Donnerstag, Oktober 30, 2008

Die Verdienste aller deiner Heiligen


Lesung aus der Offenbarung des Johannes 7, 2-4.9-14

2 Dann sah ich vom Osten her einen anderen Engel emporsteigen; er hatte das Siegel des lebendigen Gottes und rief den vier Engeln, denen die Macht gegeben war, dem Land und dem Meer Schaden zuzufügen, mit lauter Stimme zu:

3 Fügt dem Land, dem Meer und den Bäumen keinen Schaden zu, bis wir den Knechten unseres Gottes das Siegel auf die Stirn gedrückt haben.

4 Und ich erfuhr die Zahl derer, die mit dem Siegel gekennzeichnet waren. Es waren hundertvierundvierzigtausend aus allen Stämmen der Söhne Israels, die das Siegel trugen:

9 Danach sah ich: eine große Schar aus allen Nationen und Stämmen, Völkern und Sprachen; niemand konnte sie zählen. Sie standen in weißen Gewändern vor dem Thron und vor dem Lamm und trugen Palmzweige in den Händen.

10 Sie riefen mit lauter Stimme: Die Rettung kommt von unserem Gott, der auf dem Thron sitzt, und von dem Lamm.

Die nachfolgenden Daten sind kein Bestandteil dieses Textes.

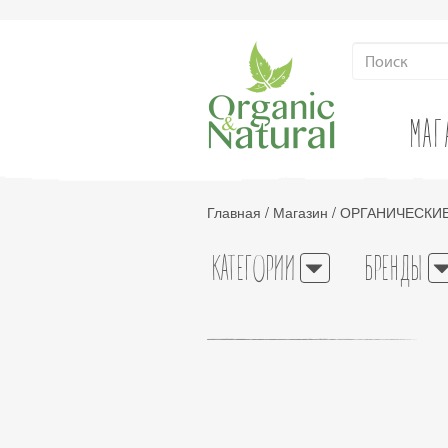
МАГ
Главная
/
Магазин
/
ОРГАНИЧЕСКИ
КАТЕГОРИИ
БРЕНДЫ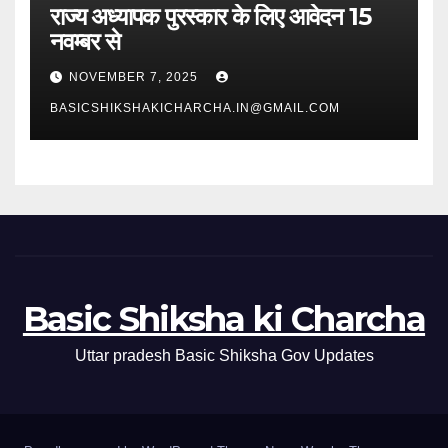
राज्य अध्यापक पुरस्कार के लिए आवेदन 15
नवम्बर से
NOVEMBER 7, 2025
BASICSHIKSHAKICHARCHA.IN@GMAIL.COM
Basic Shiksha ki Charcha
Uttar pradesh Basic Shiksha Gov Updates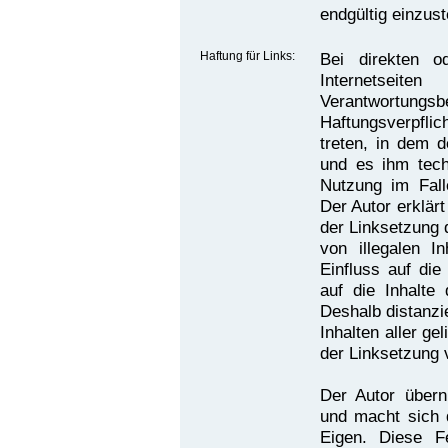
endgültig einzust
Haftung für Links:
Bei direkten o
Internetseit
Verantwortungsb
Haftungsverpflic
treten, in dem d
und es ihm tech
Nutzung im Falle
Der Autor erklär
der Linksetzung 
von illegalen I
Einfluss auf die
auf die Inhalte 
Deshalb distanzie
Inhalten aller ge
der Linksetzung 
Der Autor übern
und macht sich d
Eigen. Diese Fe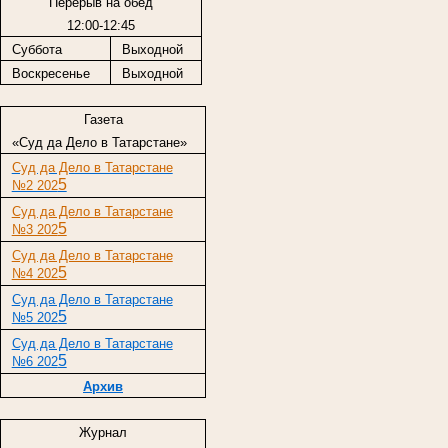
Перерыв на обед
12:00-12:45
Суббота
Выходной
Воскресенье
Выходной
Газета
«Суд да Дело в Татарстане»
Суд да Дело в Татарстане
5
№2 202
Суд да Дело в Татарстане
5
№3 202
Суд да Дело в Татарстане
5
№4 202
Суд да Дело в Татарстане
5
№5 202
Суд да Дело в Татарстане
5
№6 202
Архив
Журнал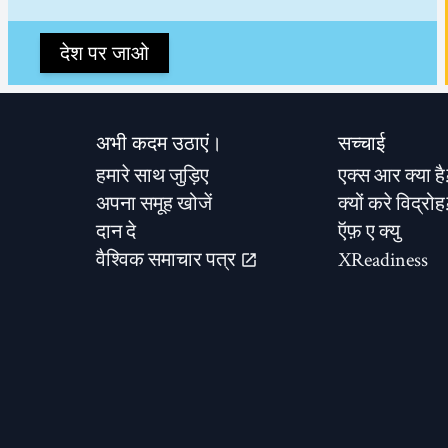
देश पर जाओ
अभी कदम उठाएं।
सच्चाई
हमारे साथ जुड़िए
एक्स आर क्या है
अपना समूह खोजें
क्यों करे विद्रोह
दान दे
ऍफ़ ए क्यु
वैश्विक समाचार पत्र
XReadiness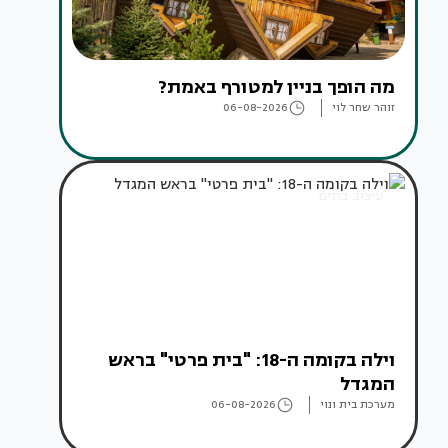
מה הופך בניין למטורף באמת?
זוהר שחר לוי
06-08-2026
עיצוב בתים
וילה בקומה ה-18: "בית פרטי" בראש
המגדל
מערכת בית ונוי
06-08-2026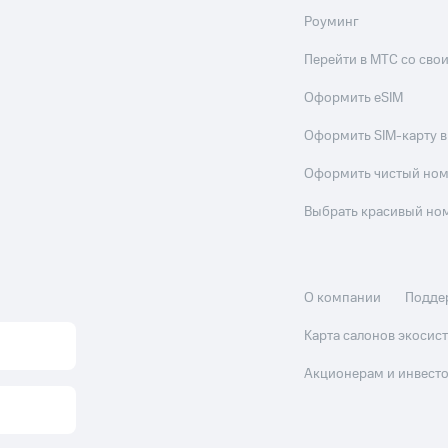
Роуминг
Перейти в МТС со св
Оформить eSIM
Оформить SIM-карту в
Оформить чистый но
Выбрать красивый но
О компании
Подде
Карта салонов экоси
Акционерам и инвест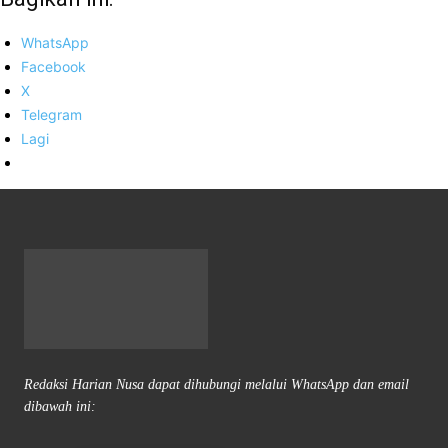
WhatsApp
Facebook
X
Telegram
Lagi
Redaksi Harian Nusa dapat dihubungi melalui WhatsApp dan email
dibawah ini: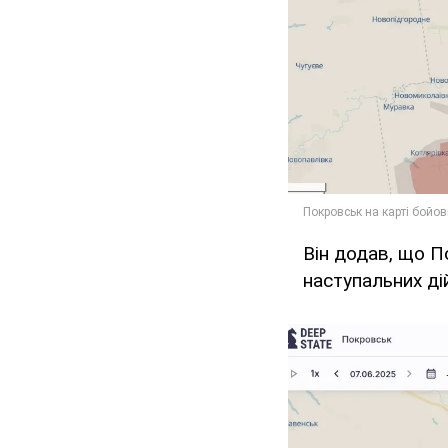
Він додав, що П
наступальних ді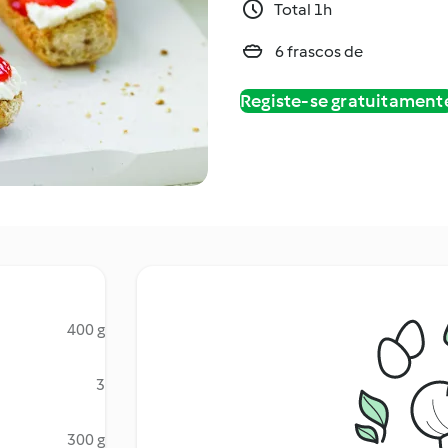
Total 1h
6 frascos de
Registe-se gratuitament
400 g
3
300 g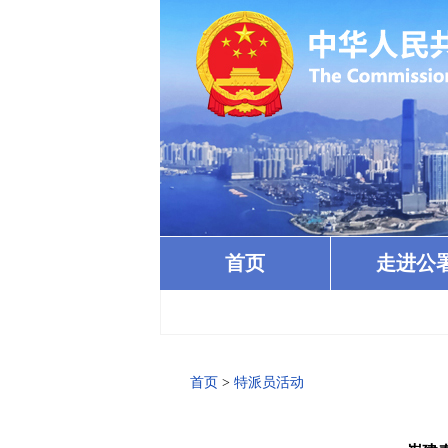
首页
走进公
首页
>
特派员活动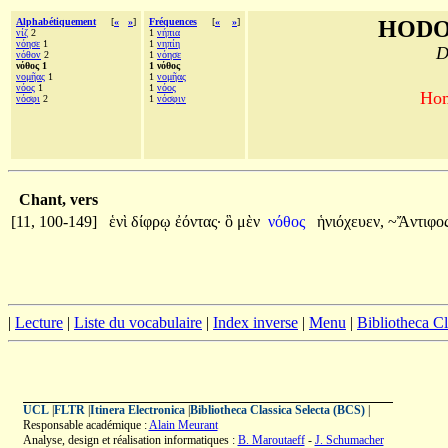
Alphabétiquement
[
«
»
]
Fréquences
[
«
»
]
HODO
νίζ
2
1
νήπια
νόησε
1
1
νηπίη
D
νόθον
2
1
νόησε
νόθος 1
1 νόθος
νομῆας
1
1
νομῆας
νόος
1
1
νόος
Hom
νόσφι
2
1
νόσφιν
Chant, vers
[11, 100-149]
ἑνὶ
δίφρῳ
ἐόντας·
ὃ
μὲν
νόθος
ἡνιόχευεν,
~Ἄντιφο
|
Lecture
|
Liste du vocabulaire
|
Index inverse
|
Menu
|
Bibliotheca C
UCL
|
FLTR
|
Itinera Electronica
|
Bibliotheca Classica Selecta (BCS)
|
Responsable académique :
Alain Meurant
Analyse, design et réalisation informatiques :
B. Maroutaeff
-
J. Schumacher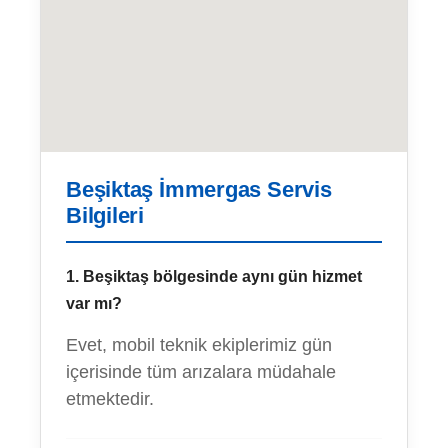
Beşiktaş İmmergas Servis
Bilgileri
1. Beşiktaş bölgesinde aynı gün hizmet
var mı?
Evet, mobil teknik ekiplerimiz gün
içerisinde tüm arızalara müdahale
etmektedir.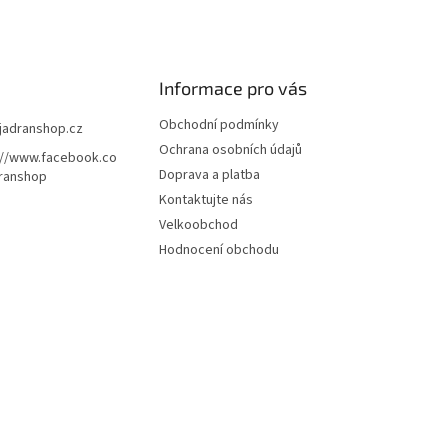
Informace pro vás
Obchodní podmínky
jadranshop.cz
Ochrana osobních údajů
://www.facebook.co
Doprava a platba
ranshop
Kontaktujte nás
Velkoobchod
Hodnocení obchodu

11 Und alle Engel standen rings um den Thron, um die Ältesten und die vier Lebewesen. Sie warfen sich vor dem Thron nieder, beteten Gott an

12 und sprachen: Amen, Lob und Herrlichkeit, Weisheit und Dank, Ehre und Macht und Stärke unserem Gott in alle Ewigkeit. Amen.

13 Da fragte mich einer der Ältesten: Wer sind diese, die weiße Gewänder tragen, und woher sind sie gekommen?

14 Ich erwiderte ihm: Mein Herr, das musst du wissen. Und er sagte zu mir: Es sind die, die aus der großen Bedrängnis kommen; sie haben ihre Gewänder gewaschen und im Blut des Lammes weiß gemacht.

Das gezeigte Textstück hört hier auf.